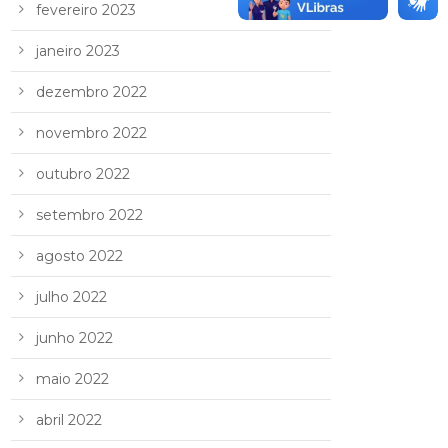
fevereiro 2023
janeiro 2023
dezembro 2022
novembro 2022
outubro 2022
setembro 2022
agosto 2022
julho 2022
junho 2022
maio 2022
abril 2022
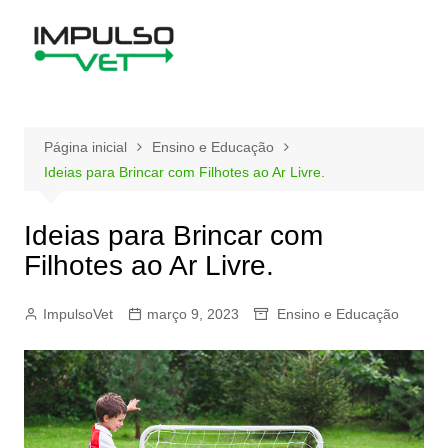
Ir
para
o
conteúdo
Página inicial
Ensino e Educação
Ideias para Brincar com Filhotes ao Ar Livre.
Ideias para Brincar com
Filhotes ao Ar Livre.
ImpulsoVet
março 9, 2023
Ensino e Educação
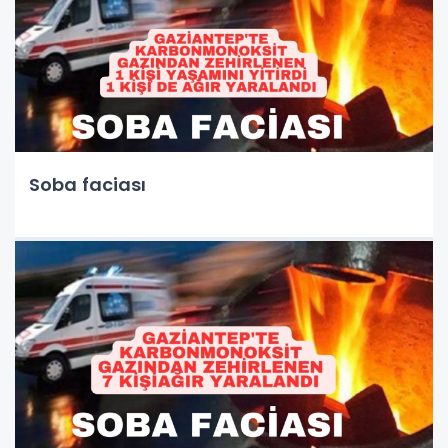
Soba faciası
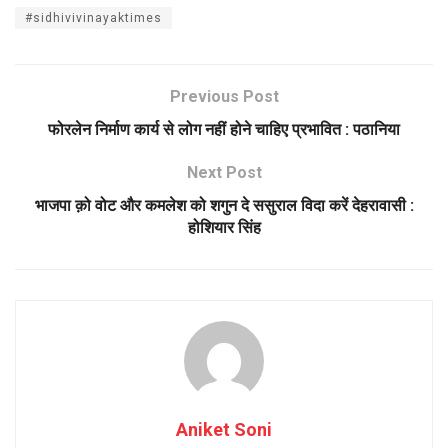
#sidhivivinayaktimes
Previous Post
फोरलेन निर्माण कार्य से लोग नहीं होने चाहिए प्रभावित : पठानिया
Next Post
भाजपा क़ो वोट और कमलेश को शगुन दे ससुराल विदा करें देहरावासी :
होशियार सिंह
Aniket Soni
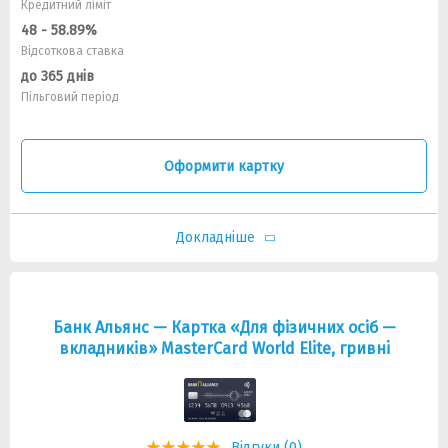
Кредитний ліміт
48 - 58.89%
Відсоткова ставка
до 365 днів
Пільговий період
Оформити картку
Докладніше
Банк Альянс — Картка «Для фізичних осіб —
вкладників» MasterCard World Elite, гривнi
Відгуки (0)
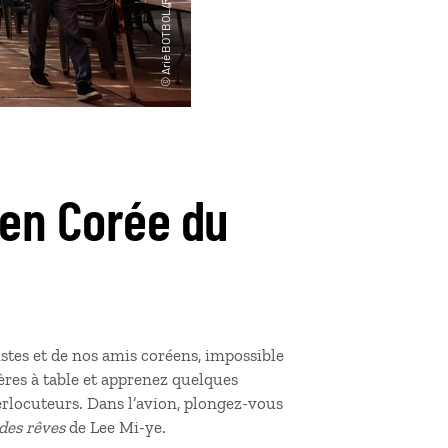
 en Corée du
stes et de nos amis coréens, impossible
ères à table et apprenez quelques
rlocuteurs. Dans l’avion, plongez-vous
des rêves
de Lee Mi-ye.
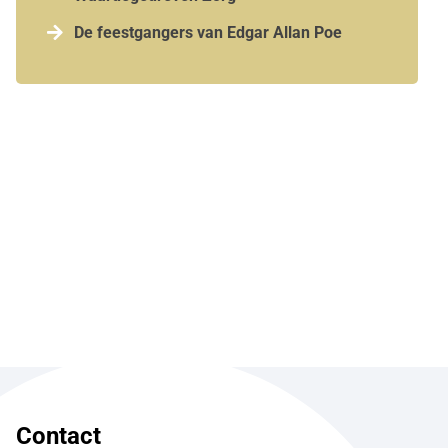

De feestgangers van Edgar Allan Poe
Contact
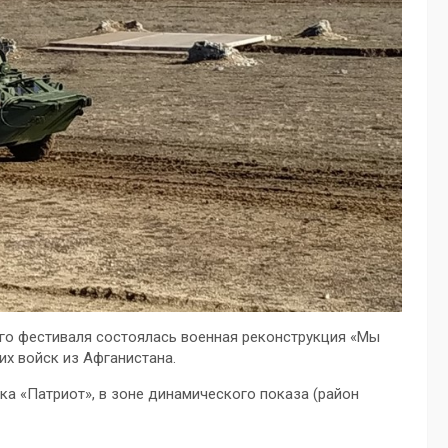
ого фестиваля состоялась военная реконструкция «Мы
х войск из Афганистана.
ка «Патриот», в зоне динамического показа (район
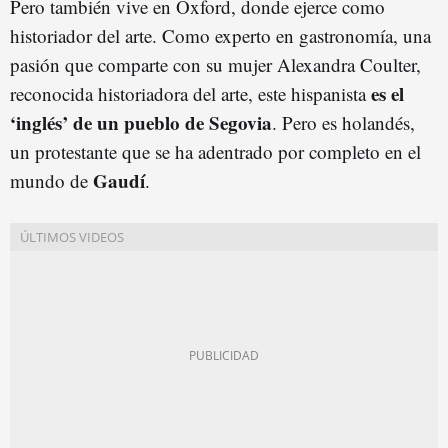
Pero también vive en Oxford, donde ejerce como
historiador del arte. Como experto en gastronomía, una
pasión que comparte con su mujer Alexandra Coulter,
es el
reconocida historiadora del arte, este hispanista
‘inglés’ de un pueblo de Segovia
. Pero es holandés,
un protestante que se ha adentrado por completo en el
Gaudí
mundo de
.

**TASK TO COMPLETE**
Quote exactly the lines from the one that contains "stes et de nos amis coréens, impossible" through the end of the listing above, both ends included, leaving out the pictures.

**WRITTEN ANSWER**
stes et de nos amis coréens, impossible
ères à table et apprenez quelques
rlocuteurs. Dans l’avion, plongez-vous
des rêves
de Lee Mi-ye.

De feestgangers van Edgar Allan Poe
Contact
ого фестиваля состоялась военная реконструкция «Мы
х войск из Афганистана.
ка «Патриот», в зоне динамического показа (район
Pero también vive en Oxford, donde ejerce como
historiador del arte. Como experto en gastronomía, una
pasión que comparte con su mujer Alexandra Coulter,
es el
reconocida historiadora del arte, este hispanista
‘inglés’ de un pueblo de Segovia
. Pero es holandés,
un protestante que se ha adentrado por completo en el
Gaudí
mundo de
.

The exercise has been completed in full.